Echoing President Clinton's campaign promise to streamline government and encourage communities to shape their own solutions, HUD's new axiom - ``You do it, not us'' - is a validation of a national trend already under way. All over America, local nonprofit groups are forming to solve local problems. Although they use federal funds, there is often little federal involvement in program design or implementation.
``You come to HUD with a plan,'' Mr. Cuomo told a room full of New England community advocates here earlier this month, ``and if it's intelligent, we'll fund it. But you design it, and we'll partner with you. This is the new HUD, less interested in process, and more interested in support.''
For the last 12 years, HUD, the major provider of federal-housing funds to cities and communities, has thrown a long shadow of bumbling control over cities and communities. Red tape, bureaucratic inertia, and mismanagement have scuttled many of HUD's programs.
``The truth is stark,'' new HUD Secretary Henry Cisneros has said. ``HUD has in many cases exacerbated the declining quality of life in America.''
Mr. Cisneros told a congressional committee last summer that owners of 2,422 HUD housing projects, with some 360,000 apartments, have defaulted on government-issued loans in the last decade.

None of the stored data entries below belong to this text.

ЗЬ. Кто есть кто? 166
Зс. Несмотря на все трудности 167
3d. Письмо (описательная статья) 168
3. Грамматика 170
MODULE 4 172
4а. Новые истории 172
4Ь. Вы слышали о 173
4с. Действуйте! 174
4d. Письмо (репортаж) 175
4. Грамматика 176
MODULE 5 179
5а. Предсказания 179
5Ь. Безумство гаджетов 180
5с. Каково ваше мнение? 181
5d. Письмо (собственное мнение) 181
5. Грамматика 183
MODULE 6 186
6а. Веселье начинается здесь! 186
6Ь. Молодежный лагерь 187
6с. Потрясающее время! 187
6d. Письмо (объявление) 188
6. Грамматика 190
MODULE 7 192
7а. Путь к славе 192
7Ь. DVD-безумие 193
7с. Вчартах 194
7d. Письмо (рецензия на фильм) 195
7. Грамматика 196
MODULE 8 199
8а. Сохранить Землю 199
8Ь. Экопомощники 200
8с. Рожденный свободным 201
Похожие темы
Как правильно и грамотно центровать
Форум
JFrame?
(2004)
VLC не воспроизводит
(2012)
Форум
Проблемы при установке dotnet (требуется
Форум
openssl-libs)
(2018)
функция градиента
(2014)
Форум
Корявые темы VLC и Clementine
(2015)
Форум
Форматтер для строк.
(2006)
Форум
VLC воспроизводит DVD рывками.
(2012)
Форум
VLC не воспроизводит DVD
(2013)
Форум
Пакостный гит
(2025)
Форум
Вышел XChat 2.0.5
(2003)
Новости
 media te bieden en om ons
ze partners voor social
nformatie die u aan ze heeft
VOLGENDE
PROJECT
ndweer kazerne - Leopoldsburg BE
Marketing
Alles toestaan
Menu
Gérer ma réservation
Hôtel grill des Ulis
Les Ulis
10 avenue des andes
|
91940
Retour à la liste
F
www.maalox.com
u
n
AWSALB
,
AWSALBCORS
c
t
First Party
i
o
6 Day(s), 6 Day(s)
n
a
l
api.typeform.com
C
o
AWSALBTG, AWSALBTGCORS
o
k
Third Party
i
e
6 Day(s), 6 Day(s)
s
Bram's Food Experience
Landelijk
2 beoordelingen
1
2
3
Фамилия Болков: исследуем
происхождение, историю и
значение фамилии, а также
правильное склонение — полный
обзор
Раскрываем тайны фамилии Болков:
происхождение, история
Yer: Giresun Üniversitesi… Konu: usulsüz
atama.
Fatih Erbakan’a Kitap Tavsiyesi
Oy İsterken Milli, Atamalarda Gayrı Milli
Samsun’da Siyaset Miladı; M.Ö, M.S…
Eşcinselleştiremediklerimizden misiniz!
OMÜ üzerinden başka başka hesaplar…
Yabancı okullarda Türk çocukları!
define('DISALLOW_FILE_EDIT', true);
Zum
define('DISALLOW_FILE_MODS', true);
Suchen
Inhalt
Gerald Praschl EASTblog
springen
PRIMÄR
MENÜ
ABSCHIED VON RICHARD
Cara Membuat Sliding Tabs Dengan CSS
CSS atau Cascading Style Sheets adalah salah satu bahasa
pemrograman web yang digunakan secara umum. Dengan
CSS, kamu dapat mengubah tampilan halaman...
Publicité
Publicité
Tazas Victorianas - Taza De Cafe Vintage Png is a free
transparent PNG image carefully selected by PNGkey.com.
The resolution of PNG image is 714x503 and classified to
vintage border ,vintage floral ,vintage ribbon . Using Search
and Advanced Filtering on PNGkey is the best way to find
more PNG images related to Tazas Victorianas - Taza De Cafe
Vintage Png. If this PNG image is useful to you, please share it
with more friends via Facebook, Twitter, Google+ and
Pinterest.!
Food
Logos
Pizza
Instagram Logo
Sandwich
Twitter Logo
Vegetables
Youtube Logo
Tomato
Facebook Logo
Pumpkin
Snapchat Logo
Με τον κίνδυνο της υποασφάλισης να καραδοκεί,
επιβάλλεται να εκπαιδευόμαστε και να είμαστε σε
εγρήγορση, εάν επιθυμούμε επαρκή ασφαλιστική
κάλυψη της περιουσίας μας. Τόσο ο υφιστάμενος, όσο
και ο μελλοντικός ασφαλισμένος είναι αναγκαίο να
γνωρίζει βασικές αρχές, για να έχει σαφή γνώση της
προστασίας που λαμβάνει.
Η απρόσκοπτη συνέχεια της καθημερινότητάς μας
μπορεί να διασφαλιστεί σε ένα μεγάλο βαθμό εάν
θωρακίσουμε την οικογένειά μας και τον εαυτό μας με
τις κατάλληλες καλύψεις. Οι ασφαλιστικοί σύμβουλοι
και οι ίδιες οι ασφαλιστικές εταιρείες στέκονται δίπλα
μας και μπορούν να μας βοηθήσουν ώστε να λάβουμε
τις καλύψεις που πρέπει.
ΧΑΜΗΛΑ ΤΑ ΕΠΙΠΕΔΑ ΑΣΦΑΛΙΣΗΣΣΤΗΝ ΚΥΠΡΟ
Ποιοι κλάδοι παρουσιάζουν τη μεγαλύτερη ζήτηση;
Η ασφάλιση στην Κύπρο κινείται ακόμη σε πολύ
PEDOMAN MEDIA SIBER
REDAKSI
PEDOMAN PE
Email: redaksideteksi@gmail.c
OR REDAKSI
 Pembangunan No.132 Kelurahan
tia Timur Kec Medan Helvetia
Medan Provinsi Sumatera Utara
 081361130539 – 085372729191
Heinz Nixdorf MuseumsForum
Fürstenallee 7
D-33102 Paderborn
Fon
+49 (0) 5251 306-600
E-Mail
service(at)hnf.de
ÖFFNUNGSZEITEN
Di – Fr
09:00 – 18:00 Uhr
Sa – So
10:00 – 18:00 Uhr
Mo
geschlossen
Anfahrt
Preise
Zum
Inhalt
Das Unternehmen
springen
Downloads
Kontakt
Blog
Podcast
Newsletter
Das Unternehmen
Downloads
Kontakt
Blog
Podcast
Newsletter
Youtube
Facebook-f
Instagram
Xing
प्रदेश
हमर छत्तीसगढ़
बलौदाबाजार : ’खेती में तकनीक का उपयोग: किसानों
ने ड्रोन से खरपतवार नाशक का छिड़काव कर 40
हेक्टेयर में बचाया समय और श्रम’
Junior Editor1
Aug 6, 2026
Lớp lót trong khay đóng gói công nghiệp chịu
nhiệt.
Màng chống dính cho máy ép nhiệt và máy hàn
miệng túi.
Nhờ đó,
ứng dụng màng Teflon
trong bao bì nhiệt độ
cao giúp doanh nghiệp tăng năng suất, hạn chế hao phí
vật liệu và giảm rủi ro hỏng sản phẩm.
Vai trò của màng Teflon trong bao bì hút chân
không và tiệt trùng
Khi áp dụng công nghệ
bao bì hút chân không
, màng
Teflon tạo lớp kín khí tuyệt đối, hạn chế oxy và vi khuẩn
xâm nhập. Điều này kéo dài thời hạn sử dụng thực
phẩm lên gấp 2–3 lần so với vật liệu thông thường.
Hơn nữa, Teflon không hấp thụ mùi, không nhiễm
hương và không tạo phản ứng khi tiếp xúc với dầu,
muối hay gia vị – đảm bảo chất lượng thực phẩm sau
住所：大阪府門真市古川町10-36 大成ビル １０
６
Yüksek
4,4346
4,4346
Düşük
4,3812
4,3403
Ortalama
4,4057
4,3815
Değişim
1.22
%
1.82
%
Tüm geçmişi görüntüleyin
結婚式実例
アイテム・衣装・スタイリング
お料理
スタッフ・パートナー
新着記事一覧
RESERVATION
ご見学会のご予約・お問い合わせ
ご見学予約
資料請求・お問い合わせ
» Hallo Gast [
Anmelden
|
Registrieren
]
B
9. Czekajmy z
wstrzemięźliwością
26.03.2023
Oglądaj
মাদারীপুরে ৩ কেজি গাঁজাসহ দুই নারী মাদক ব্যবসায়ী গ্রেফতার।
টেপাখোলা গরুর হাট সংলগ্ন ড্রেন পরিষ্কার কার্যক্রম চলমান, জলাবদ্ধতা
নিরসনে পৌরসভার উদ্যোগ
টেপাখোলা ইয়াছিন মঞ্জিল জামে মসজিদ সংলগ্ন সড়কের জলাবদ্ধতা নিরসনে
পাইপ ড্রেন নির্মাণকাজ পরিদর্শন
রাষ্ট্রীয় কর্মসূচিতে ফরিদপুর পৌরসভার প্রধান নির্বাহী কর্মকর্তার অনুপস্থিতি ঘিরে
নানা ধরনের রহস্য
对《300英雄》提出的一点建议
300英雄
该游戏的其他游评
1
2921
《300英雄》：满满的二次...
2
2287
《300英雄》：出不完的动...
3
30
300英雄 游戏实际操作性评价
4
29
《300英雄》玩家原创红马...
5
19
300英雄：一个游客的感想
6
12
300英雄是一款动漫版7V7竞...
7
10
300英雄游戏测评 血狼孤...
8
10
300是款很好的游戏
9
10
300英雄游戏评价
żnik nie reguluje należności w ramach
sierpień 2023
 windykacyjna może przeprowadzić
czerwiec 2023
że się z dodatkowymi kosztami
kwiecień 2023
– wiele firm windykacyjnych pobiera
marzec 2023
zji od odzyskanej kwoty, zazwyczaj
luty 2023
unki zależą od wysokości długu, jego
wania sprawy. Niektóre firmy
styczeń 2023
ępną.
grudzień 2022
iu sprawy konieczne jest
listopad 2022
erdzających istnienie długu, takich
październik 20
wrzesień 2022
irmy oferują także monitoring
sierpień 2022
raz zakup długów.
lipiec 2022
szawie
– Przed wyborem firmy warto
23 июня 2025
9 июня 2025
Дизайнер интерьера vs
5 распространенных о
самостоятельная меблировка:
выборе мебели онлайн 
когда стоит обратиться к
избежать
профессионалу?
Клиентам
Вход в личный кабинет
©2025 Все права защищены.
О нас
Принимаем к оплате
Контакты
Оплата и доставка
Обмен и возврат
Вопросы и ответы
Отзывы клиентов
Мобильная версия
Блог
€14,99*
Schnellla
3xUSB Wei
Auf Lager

Losses could be as high as $11.9 billion over the next few years. ``HUD's management of its inventory has been abysmal,'' he said, indicating that many properties are deteriorating and overrun by drug dealers and criminals.
It is this kind of federal-agency failure that has led to a rise in nonprofit agencies and multiservice community-development programs.
In essence, the federal government is being bypassed. Most local programs have been launched in response to local needs such as housing, education, drug prevention, and health care. Not all have succeeded, and many programs constantly struggle for funds.
``But this is the way communities are going,'' says Roy Priest, director of HUD's office of economic development. ``It used to be that you could just be a community-housing expert, but today you have to know so much more: economic development, job development, health care. And if you have a strategic vision for your community, you've got to know how to collaborate.''
Because neighborhoods are faced with multiple problems, a single service agency often evolves rapidly to deal with related issues. One example is homeless shelters. ``Because people are staying longer and longer in homeless shelters,'' says Philip Mangano, director of the Greater Boston Housing and Shelter Alliance, ``then we have to help meet their needs in the shelter if we have any chance of making them independent.''
Following the death of a homeless woman across the street from HUD headquarters in Washington in December, HUD released $25 million to act as a ``catalyst for innovative programs'' to help solve homelessness. Even before the announcement, a few shelters had expanded services to include literacy and health programs, job development, and transportation to appointments.
Another example of a response to multiple community needs coalescing in a single agency or location is Public School 218 in New York. The intermediate school offers students comprehensive health care and social services as well as extracurricular programs. Through a partnership between the school and the Children's Aid Society, the $1.25 million program has seven social workers to attend to family problems, a dental clinic at the school, a computer lab, and hot meals. New Jersey, Colorado, Illinois, Kentucky, and California have similar school-based programs and services. Some are funded by federal and city dollars, others by foundations and corporate donations.
Community Development Corporations (CDCs), which started in the early '70s, are another example. CDCs are local corporations with a board of directors. Affordable housing is usually the community priority, but today many CDCs are multipurpose agencies.
In Newark, N.J., a successful CDC called the New Community Corporation has more than 1,200 employees and operates with a $95 million budget. It provides a supermarket, seven day-care centers, 2,500 housing units, a job-placement center, a nursing home, and an elementary school.